Morgan Stanley’s chief investment officer believes any pullback in the S&P 500 is an opportunity to buy shares, predicting the index will break the 8,300 level in the coming months.
In Morgan Stanley’s Thoughts on the Market podcast, Mike Wilson say the US is now in a rolling recovery, and the equity correction in the first quarter is a clear signal that the market had already priced in several risks.
“In the first quarter, many investors looked at the S&P 500’s price decline of less than 10% and concluded that the market was complacent. I think this completely misses the point. About half of the Russell 3000 saw price declines of 20% or more, and the S&P 500’s price-to-earnings ratio fell 18% from its peak, while forward earnings continued to rise.

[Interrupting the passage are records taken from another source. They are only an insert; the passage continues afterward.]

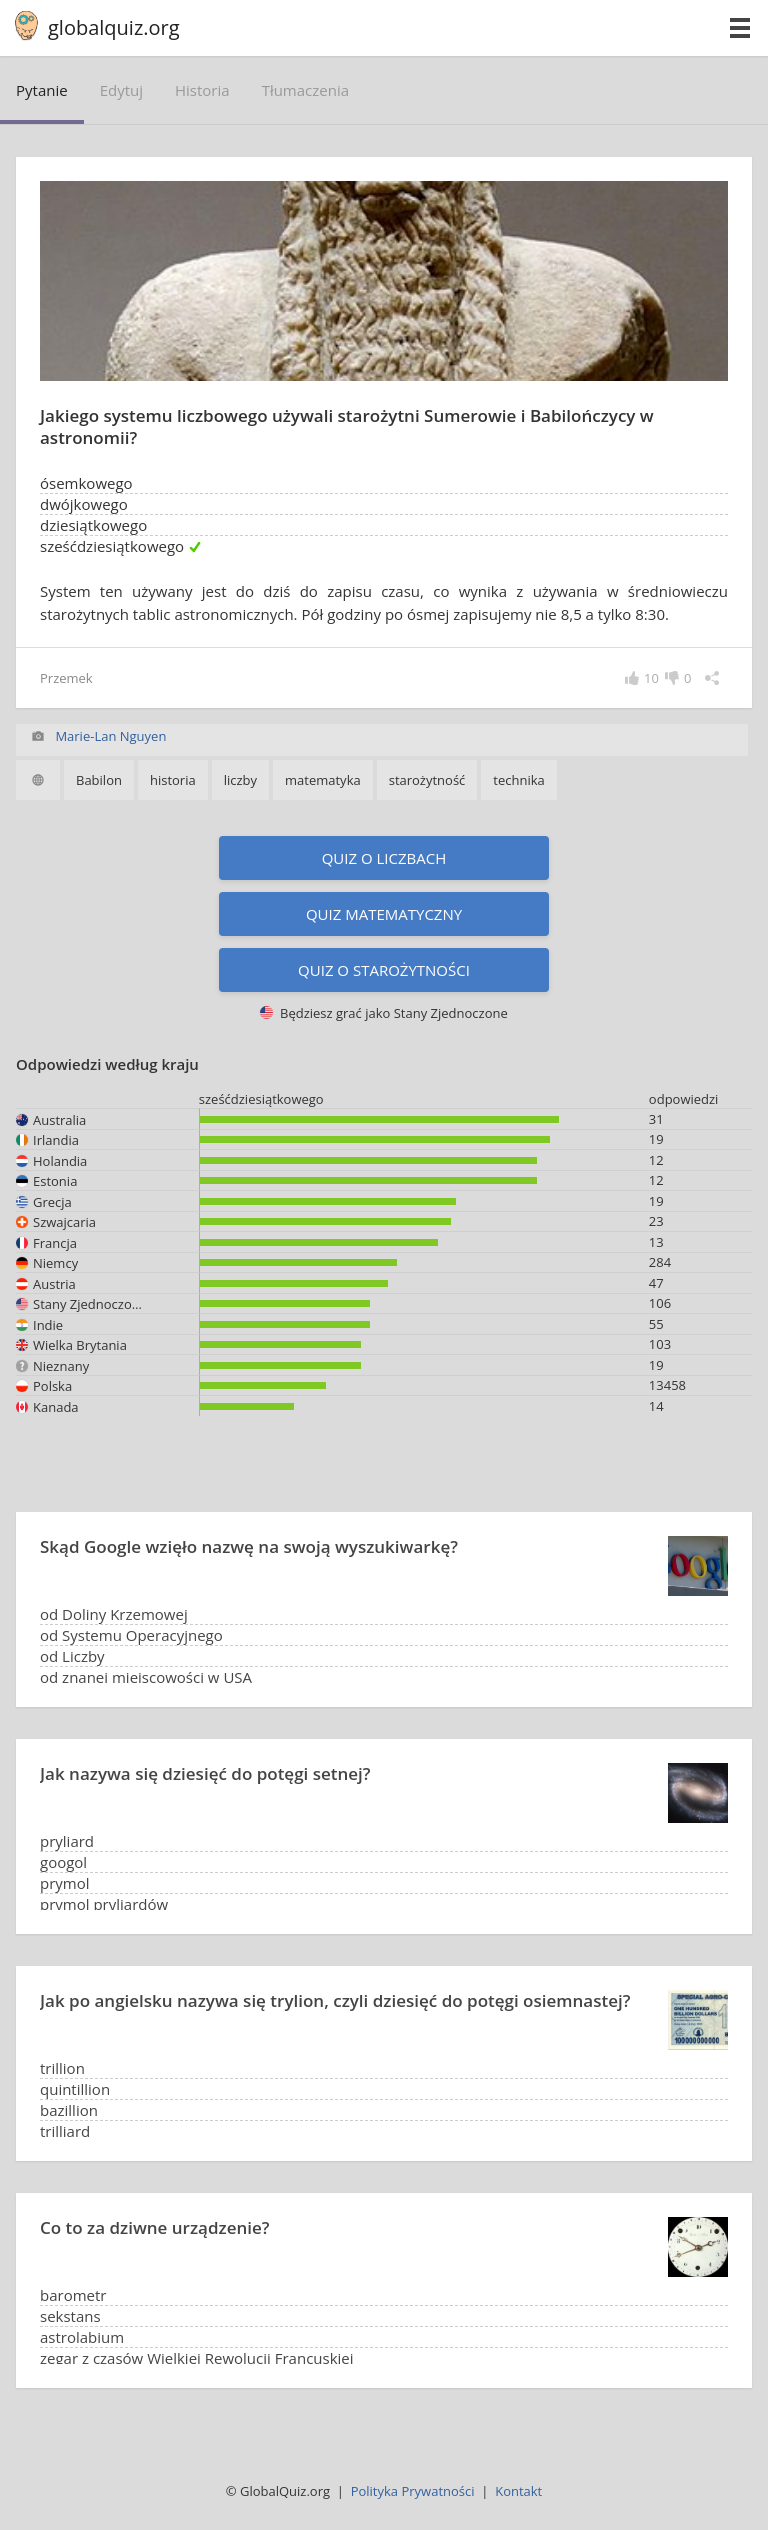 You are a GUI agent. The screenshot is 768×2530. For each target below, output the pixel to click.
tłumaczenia (305, 90)
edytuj (121, 90)
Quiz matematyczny (384, 914)
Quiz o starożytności (384, 970)
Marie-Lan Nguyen (110, 736)
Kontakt (518, 2491)
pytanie (42, 90)
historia (202, 90)
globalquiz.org (114, 27)
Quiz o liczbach (384, 858)
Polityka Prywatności (413, 2491) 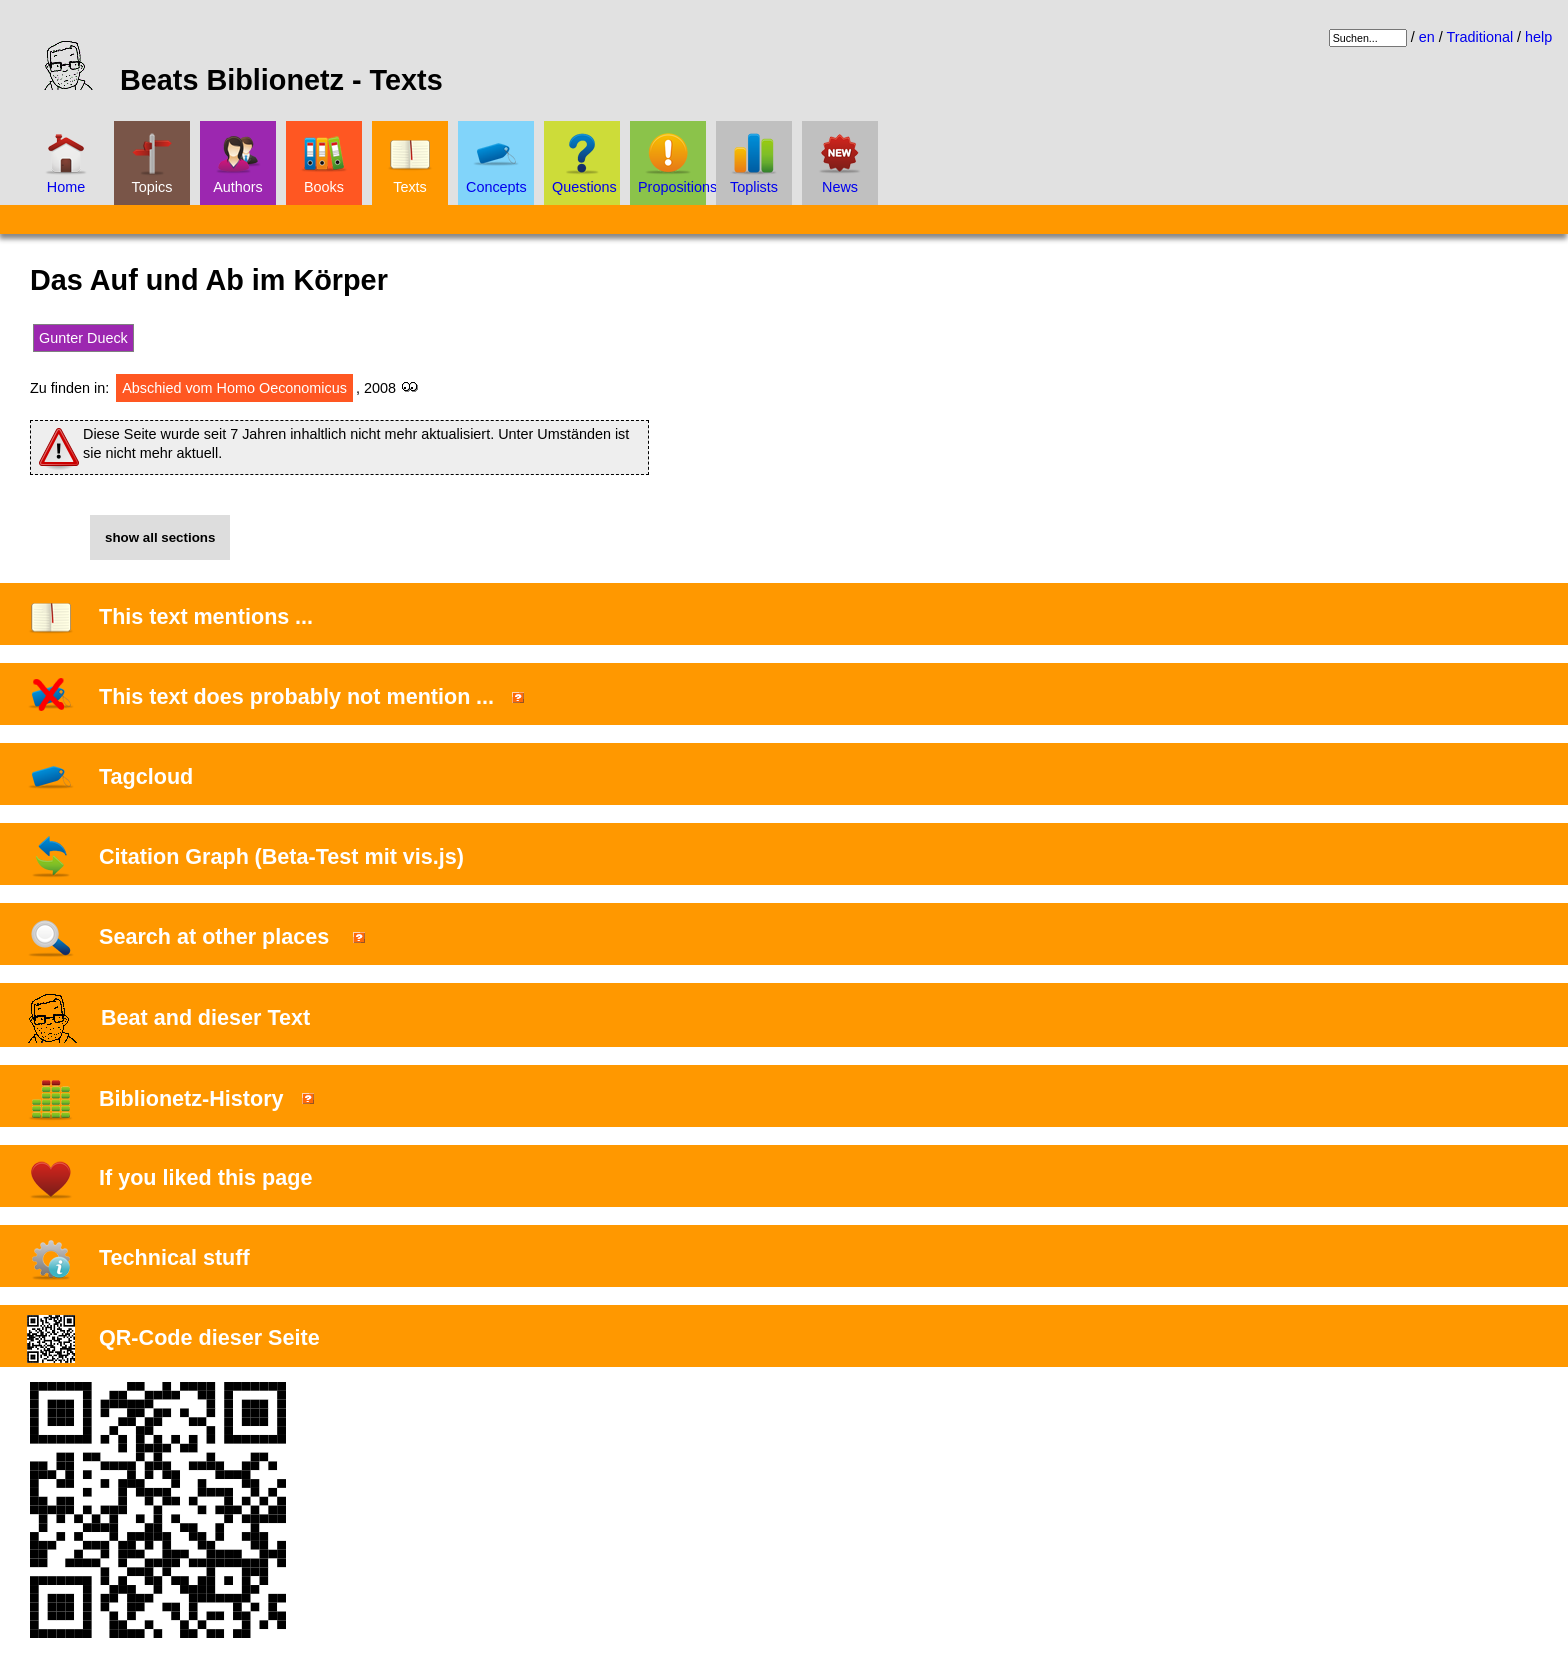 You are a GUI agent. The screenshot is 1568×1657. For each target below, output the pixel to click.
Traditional (1479, 37)
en (1427, 37)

That is not complacency. That’s a market doing what it does best: discounting risk before the story catches up. And those risks were not small.

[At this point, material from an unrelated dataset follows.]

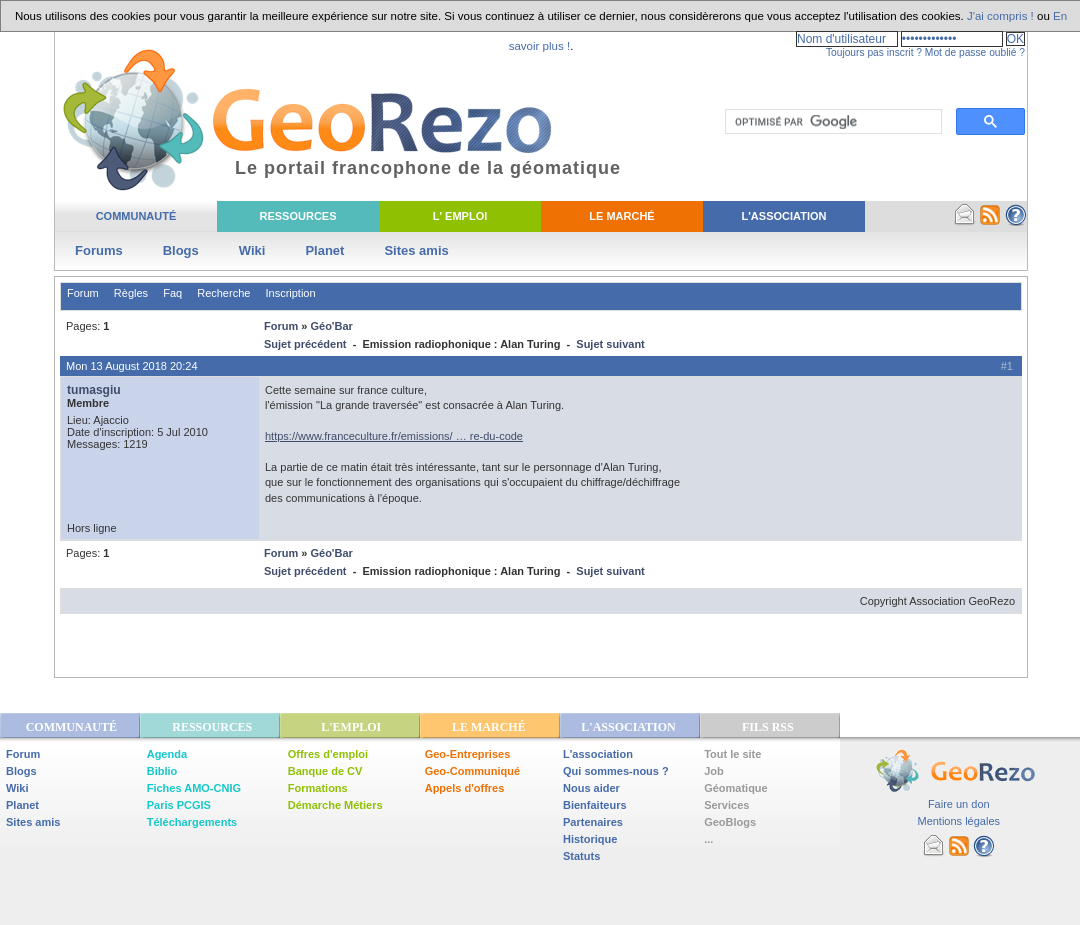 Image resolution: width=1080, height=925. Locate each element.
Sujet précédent (305, 344)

We had concerns about private lending and a big debate about AI disrupting the labor market, and about a new war that sent oil prices up 100%. In many of the areas most directly exposed to these risks, the market returned more than 40%.
So the provocative question I would like to ask now is this. What if the biggest risk from now on isn’t being too optimistic, but being too cautious after the market has already done its work?”
Wilson believes the S&P 500 will rise to 8,300 over the next 12 months, driven by higher earnings expectations.
“We increased our S&P 500 earnings per share by about 5% as operating leverage from the ongoing recovery, AI adoption, budget support and a capital investment cycle that continues to widen. That earnings point is critical. In previous cycles, when oil shocks ended the business cycle, earnings were already slowing or contracting before the shock hit. Today, the opposite is happening.”
With the 8,300 target in mind, Morgan Stanley’s CIO emphasizes that the S&P 500 won’t rise in a straight line, allowing long-term investors to accumulate on dips.
“The correction earlier this year was more significant than most think in terms of valuation, and the earnings story is only going to get better. The path won’t be smooth, so take advantage of any corrections to position yourself for the continued rise in earnings that we think will continue. Keep in mind that by the time the evidence seems clear, the opportunity has usually already passed.”